Un autre exemple important, c'est l'atteinte rénale. Maintenant, on sait que les atteintes rénales, si des bolus de corticoïdes sont réalisés initialement, il est possible de prendre le relais avec une corticothérapie beaucoup plus faible 0,5 milligrammes par kilos par exemple. Donc la tendance actuelle, c’est vraiment d'essayer de ne pas initier les corticoïdes et, quand on doit les initier, c’est pour essayer donner une dose faible que l’on va essayer de diminuer rapidement. Et donc nous avons tendance à introduire plus rapidement des immunosuppresseurs et aussi des biothérapies. Beaucoup d'entre elles, que ce soit le belimumab ou que ce soit l'anifrolumab, ont démontré leur effet d’épargne cortisonique. Et c'est essentiel parce que comme la survie des malades s'est considérablement améliorée, sous corticoïdes per os on voit apparaître des complications qu'on n'avait pas, en l'occurrence des complications cardiovasculaires. Mais on sait que ce sont les corticoïdes qui jouent un rôle très délétère, donc il faut éviter les corticoïdes, mais si besoin, il faut les utiliser plutôt en bolus.
Et quel est votre message final pour vos confrères ?

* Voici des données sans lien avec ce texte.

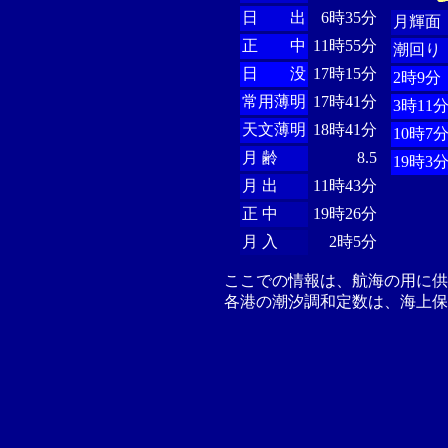
日 出
6時35分
月輝面
正 中
11時55分
潮回り
日 没
17時15分
2時9分
常用薄明
17時41分
3時11
天文薄明
18時41分
10時7
月 齢
8.5
19時3
月 出
11時43分
正 中
19時26分
月 入
2時5分
ここでの情報は、航海の用に
各港の潮汐調和定数は、海上保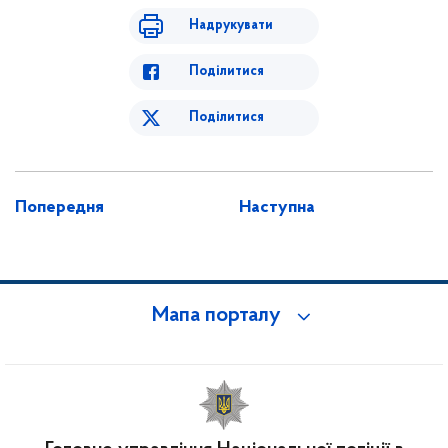
Надрукувати
Поділитися
Поділитися
Попередня
Наступна
Мапа порталу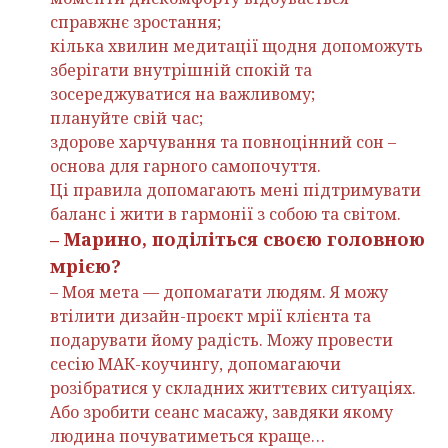
справжнє зростання;
кілька хвилин медитації щодня допоможуть
зберігати внутрішній спокій та
зосереджуватися на важливому;
плануйте свій час;
здорове харчування та повноцінний сон –
основа для гарного самопочуття.
Ці правила допомагають мені підтримувати
баланс і жити в гармонії з собою та світом.
– Марино, поділіться своєю головною
мрією?
– Моя мета — допомагати людям. Я можу
втілити дизайн-проєкт мрії клієнта та
подарувати йому радість. Можу провести
сесію МАК-коучингу, допомагаючи
розібратися у складних життєвих ситуаціях.
Або зробити сеанс масажу, завдяки якому
людина почуватиметься краще…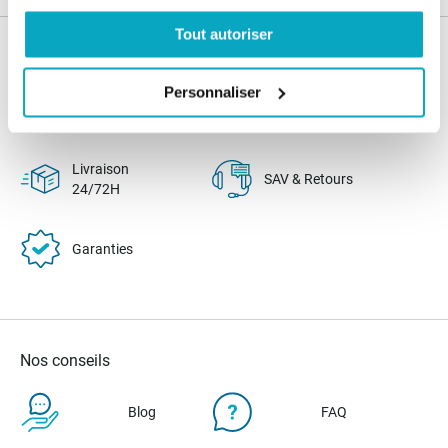
Tout autoriser
Nos services
Personnaliser
Paiement
Paiement en
100% sécurisé
3x sans frais
Livraison
SAV & Retours
24/72H
Garanties
Nos conseils
Blog
FAQ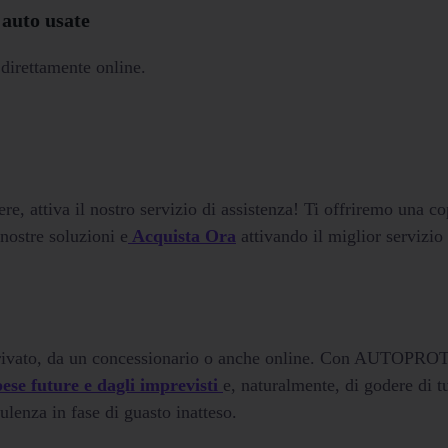
 auto usate
irettamente online.
ere, attiva il nostro servizio di assistenza! Ti offriremo una co
 nostre soluzioni e
Acquista Ora
attivando il miglior servizio 
privato, da un concessionario o anche online. Con AUTOPR
spese future e dagli imprevisti
e, naturalmente, di godere di tu
ulenza in fase di guasto inatteso.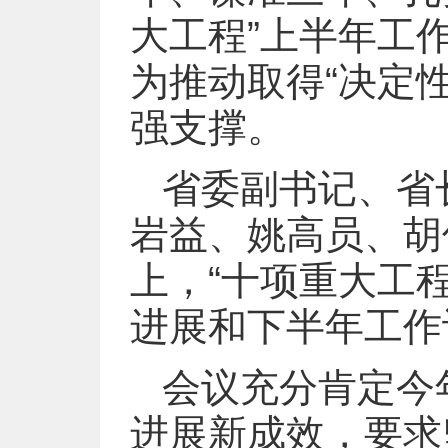
大工程”上半年工
为推动取得“决定性
强支撑。
省委副书记、省
岩益、姚高员、胡
上，“十项重大工
进展和下半年工作
会议充分肯定今
进展新成效，要求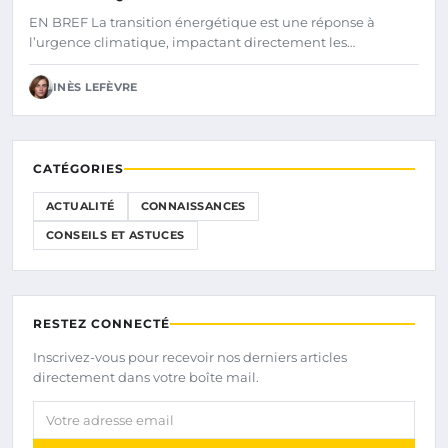
EN BREF La transition énergétique est une réponse à
l’urgence climatique, impactant directement les…
INÈS LEFÈVRE
CATÉGORIES
ACTUALITÉ
CONNAISSANCES
CONSEILS ET ASTUCES
RESTEZ CONNECTÉ
Inscrivez-vous pour recevoir nos derniers articles
directement dans votre boîte mail.
Votre adresse email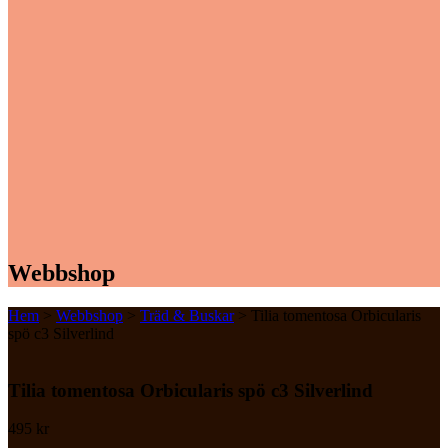
Webbshop
Hem
>
Webbshop
>
Träd & Buskar
> Tilia tomentosa Orbicularis
spö c3 Silverlind
Tilia tomentosa Orbicularis spö c3 Silverlind
495
kr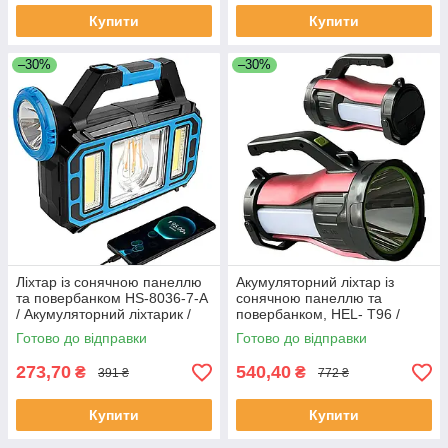
Купити
Купити
–30%
–30%
Ліхтар із сонячною панеллю
Акумуляторний ліхтар із
та повербанком HS-8036-7-A
сонячною панеллю та
/ Акумуляторний ліхтарик /
повербанком, HEL- T96 /
Кемпінговий ліхтар
Переносний ліхтар для
Готово до відправки
Готово до відправки
кемпінгу
273,70
540,40
₴
₴
391 ₴
772 ₴
Купити
Купити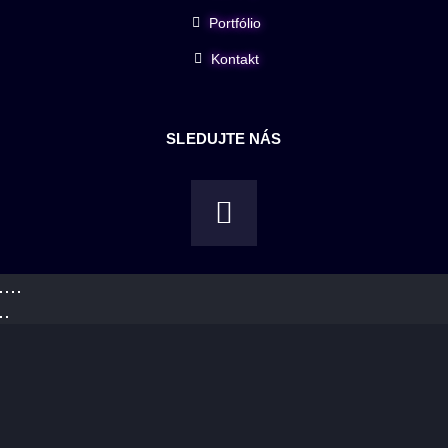
Portfólio
Kontakt
SLEDUJTE NÁS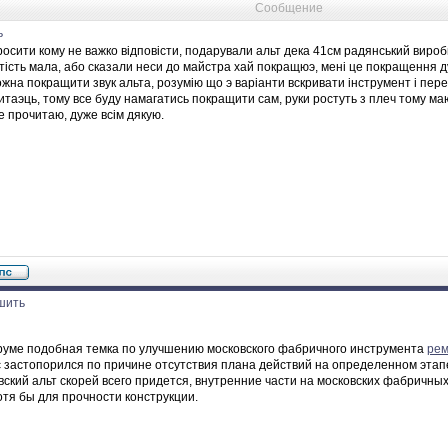
Сообщение
ь
росити кому не важко відповісти, подарували альт дека 41см радянський вироб
ртість мала, або сказали неси до майстра хай покращюэ, мені це покращення 
ожна покращити звук альта, розумію що э варіанти вскривати інструмент і пе
итаэць, тому все буду намагатись покращити сам, руки ростуть з плеч тому ма
е прочитаю, дуже всім дякую.
шить
оруме подобная темка по улучшению московского фабричного инструмента
рем
 застопорился по причине отсутствия плана действий на определенном этап
ский альт скорей всего придется, внутренние части на московских фабричны
тя бы для прочности конструкции.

Le message final, c'est deux choses importantes. La première, c'est qu’on réussit désormais, avec des stratégies thérapeutiques utilisant des médicaments anciens, à beaucoup mieux contrôler le lupus dans la durée. La notion de maladie chronique, c'est quelque chose de vraiment important dans le lupus et il faut regarder devant soi, c'est le contrôle de la poussée, et beaucoup plus loin, pour éviter qu'un malade rechute. Et donc traitements classiques, mais stratégies thérapeutiques nouvelles. Mais aussi désormais, nouveaux traitements. On voit arriver beaucoup de biothérapies et, cette année, il y en a deux qui sont validées : il y a l'anifrolumab, qui bloque le récepteur de l'interféron, et le belimumab, qui bloque Blys, et ont démontré leur efficacité. Mais on voit aussi arriver la voclosporine, un inhibiteur de calcineurine de nouvelle génération. On a enfin d’autres molécules qui ont réussi dans les essais thérapeutiques. Donc l'arsenal thérapeutique du lupus est en train de s'enrichir considérablement et on va essayer de réconcilier les deux aspects du traitement : « Comment on met les nouvelles molécules dans les stratégies thérapeutiques actuelles ? » Donc beaucoup d'espoir pour la suite et pour contrôler la maladie longtemps, sans rechuter. C'est le message essentiel dans le lupus.